What is being asked:
Output each of the entries exactly, skipping every picture they contain.

The data:

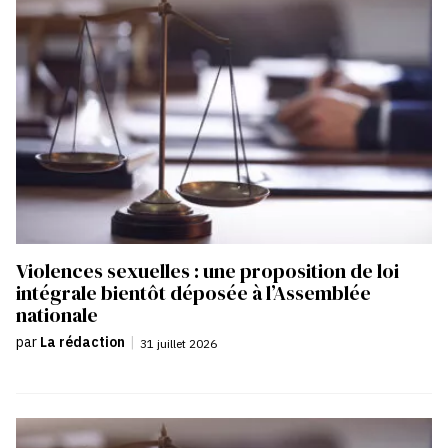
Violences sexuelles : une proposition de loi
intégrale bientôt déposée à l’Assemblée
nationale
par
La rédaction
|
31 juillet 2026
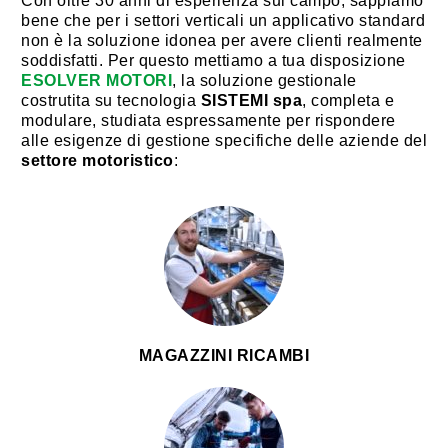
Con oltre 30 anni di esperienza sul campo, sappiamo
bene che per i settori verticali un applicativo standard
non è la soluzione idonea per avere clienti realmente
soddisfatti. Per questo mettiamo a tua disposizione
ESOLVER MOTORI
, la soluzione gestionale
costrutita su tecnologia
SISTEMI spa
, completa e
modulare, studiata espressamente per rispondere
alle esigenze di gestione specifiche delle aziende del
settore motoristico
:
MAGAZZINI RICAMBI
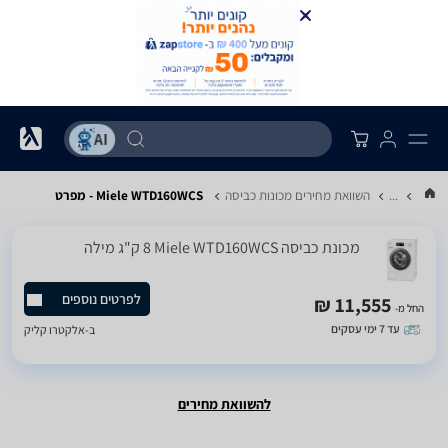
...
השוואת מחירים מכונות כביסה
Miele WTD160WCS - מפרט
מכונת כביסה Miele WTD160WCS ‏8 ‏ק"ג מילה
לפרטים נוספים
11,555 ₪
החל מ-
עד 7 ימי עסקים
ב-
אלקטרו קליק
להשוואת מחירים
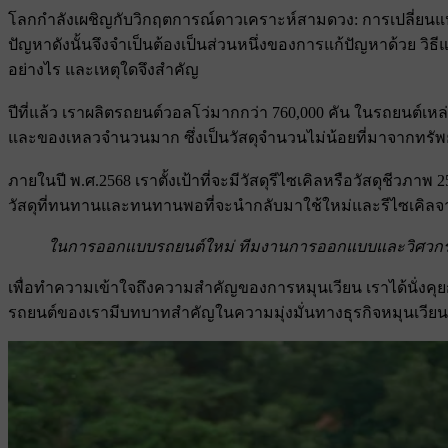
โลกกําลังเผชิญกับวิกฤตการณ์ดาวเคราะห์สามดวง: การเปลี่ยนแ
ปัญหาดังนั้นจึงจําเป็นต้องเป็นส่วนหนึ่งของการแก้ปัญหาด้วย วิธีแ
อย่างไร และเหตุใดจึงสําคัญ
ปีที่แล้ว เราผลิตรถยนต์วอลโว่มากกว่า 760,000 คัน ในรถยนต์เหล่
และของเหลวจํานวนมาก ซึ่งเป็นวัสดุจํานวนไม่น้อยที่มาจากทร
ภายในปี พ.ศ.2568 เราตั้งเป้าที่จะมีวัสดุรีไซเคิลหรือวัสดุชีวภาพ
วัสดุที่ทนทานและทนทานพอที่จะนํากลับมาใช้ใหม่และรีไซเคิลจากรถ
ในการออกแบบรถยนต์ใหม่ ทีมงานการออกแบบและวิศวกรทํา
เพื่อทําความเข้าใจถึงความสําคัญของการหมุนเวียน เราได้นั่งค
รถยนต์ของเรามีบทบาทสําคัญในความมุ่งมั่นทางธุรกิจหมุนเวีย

Exercise answer:
Violences sexuelles : une proposition de loi
intégrale bientôt déposée à l’Assemblée
nationale
par
La rédaction
|
31 juillet 2026
Con oltre 30 anni di esperienza sul campo, sappiamo
bene che per i settori verticali un applicativo standard
non è la soluzione idonea per avere clienti realmente
soddisfatti. Per questo mettiamo a tua disposizione
ESOLVER MOTORI
, la soluzione gestionale
costrutita su tecnologia
SISTEMI spa
, completa e
modulare, studiata espressamente per rispondere
alle esigenze di gestione specifiche delle aziende del
settore motoristico
:
MAGAZZINI RICAMBI
...
השוואת מחירים מכונות כביסה
Miele WTD160WCS - מפרט
מכונת כביסה Miele WTD160WCS ‏8 ‏ק"ג מילה
לפרטים נוספים
11,555 ₪
החל מ-
עד 7 ימי עסקים
ב-
אלקטרו קליק
להשוואת מחירים
โลกกําลังเผชิญกับวิกฤตการณ์ดาวเคราะห์สามดวง: การเปลี่ยนแ
ปัญหาดังนั้นจึงจําเป็นต้องเป็นส่วนหนึ่งของการแก้ปัญหาด้วย วิธีแ
อย่างไร และเหตุใดจึงสําคัญ
ปีที่แล้ว เราผลิตรถยนต์วอลโว่มากกว่า 760,000 คัน ในรถยนต์เหล่
และของเหลวจํานวนมาก ซึ่งเป็นวัสดุจํานวนไม่น้อยที่มาจากทร
ภายในปี พ.ศ.2568 เราตั้งเป้าที่จะมีวัสดุรีไซเคิลหรือวัสดุชีวภาพ
วัสดุที่ทนทานและทนทานพอที่จะนํากลับมาใช้ใหม่และรีไซเคิลจากรถ
ในการออกแบบรถยนต์ใหม่ ทีมงานการออกแบบและวิศวกรทํา
เพื่อทําความเข้าใจถึงความสําคัญของการหมุนเวียน เราได้นั่งค
รถยนต์ของเรามีบทบาทสําคัญในความมุ่งมั่นทางธุรกิจหมุนเวีย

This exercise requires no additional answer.